Chapter 4. Sources

Theodore Gerontakos

Ch4

Chapter 4. Sources

Theodore Gerontakos

An essential part of the AP process is to determine the sources of the components we mix and match. Although it’s true that linked-data practices and other technologies have changed our work, there has been an increase in linked-data-ready sources available. The quantity of tools available at the Library of Congress Linked Data Service alone is remarkable, not to mention all the other vocabularies and ontologies available as linked-data resources.

Library of Congress Linked Data Service

https://id.loc.gov/

In this chapter on sources, we’ll look at four sources of AP components: ontologies, schemas, vocabulary encoding schemes, and syntax encoding schemes, then conclude with some ideas on how to find them.

Ontologies

Ontologies have emerged as our richest source of AP components. Creating an ontology is difficult, as they often model total knowledge domains. Modeling library data alone is an enormous undertaking that requires many entities and properties. Once complete, however, many ontologies are relatively easy to use for assembling APs. They are essentially lists, with attendant descriptions, of classes and properties. The classes are types for our entities; our entities are instances of a given class. The properties relate the entities to other entities.
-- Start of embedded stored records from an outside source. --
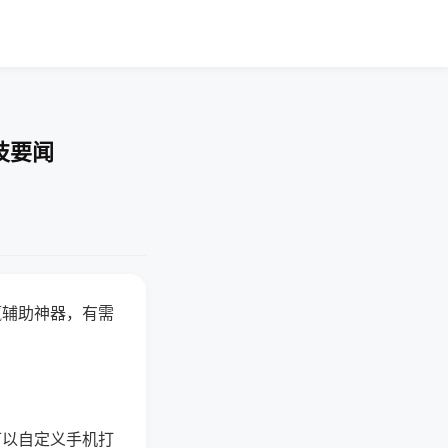
技要闻
赢辅助神器，有需
可以自定义手机打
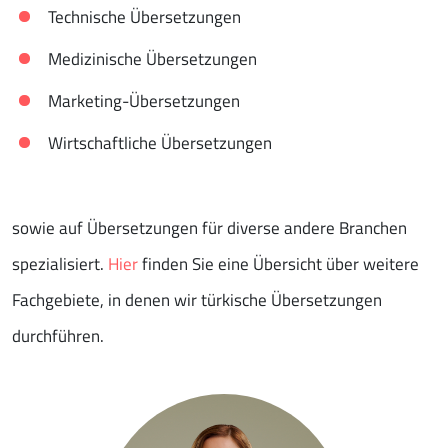
Technische Übersetzungen
Medizinische Übersetzungen
Marketing-Übersetzungen
Wirtschaftliche Übersetzungen
sowie auf Übersetzungen für diverse andere Branchen
spezialisiert.
Hier
finden Sie eine Übersicht über weitere
Fachgebiete, in denen wir türkische Übersetzungen
durchführen.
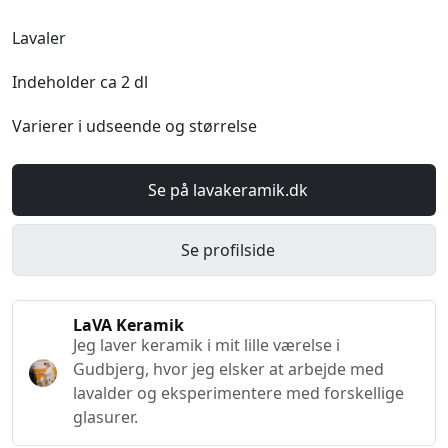
Lavaler
Indeholder ca 2 dl
Varierer i udseende og størrelse
Se på lavakeramik.dk
Se profilside
LaVA Keramik
Jeg laver keramik i mit lille værelse i
Gudbjerg, hvor jeg elsker at arbejde med
lavalder og eksperimentere med forskellige
glasurer.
The ontologies that concern us here are RDF ontologies. These can be expressed using classes and properties specified for creating descriptions of classes and properties. The core instruments for creating RDF ontologies are found in RDF Schema 1.1 (RDFS). 1 We find the classes Class and Property in RDFS (although Property is technically in the RDF namespace, not RDFS) to classify instances of those classes. We also find properties such as domain, range, subPropertyOf, and subClassOf. RDFS is a small but essential ontology for creating ontologies.

The Web Ontology Language (OWL) is a family of ontology languages that incorporates and extends all of RDFS and vastly increases its expressive power. 2 Using OWL, classes, properties, and complex values of properties can be described using instruments based in formal logic. Most of the ontologies we use to create library data do not dive too deeply into OWL constructs, but, rather, use elements of OWL when they are useful.

An actual RDF ontology is serialized as RDF and usually can be accessed in one of many possible RDF serializations (RDF/XML, Turtle, N-Triples, etc.). In addition, it has become commonplace to make the ontology viewable as a human-friendly HTML page. All modes of access should be available over the World Wide Web. The BIBFRAME ontology is a good example: it can be accessed in many different flavors of RDF using a download link embedded in a web page; it can also be viewed in its totality as an HTML page, with some prefatory material on top, then the class list, followed by the property list, all items in each list hyperlinks to class and property descriptions.3

In the previous chapter, we saw how using properties can be complex because, in their original context, they are part of a syndetic structure. Ontologies require the same level of expertise to use accurately. The classes and properties lists are taxonomies whose syndetic structure should be analyzed before they are used. Although ontologies are model-centric conceptualizations that help us interpret data, not data-centric rules that validate data—ontologies are not constraints—if we do not create data that agrees with our source ontologies, the truth value of our instance data will decrease. The difference between the closed world of constraints and the open world of ontologies is subtle and difficult to discern. Sometimes it seems best to understand the concepts in an ontology as if they were constraints.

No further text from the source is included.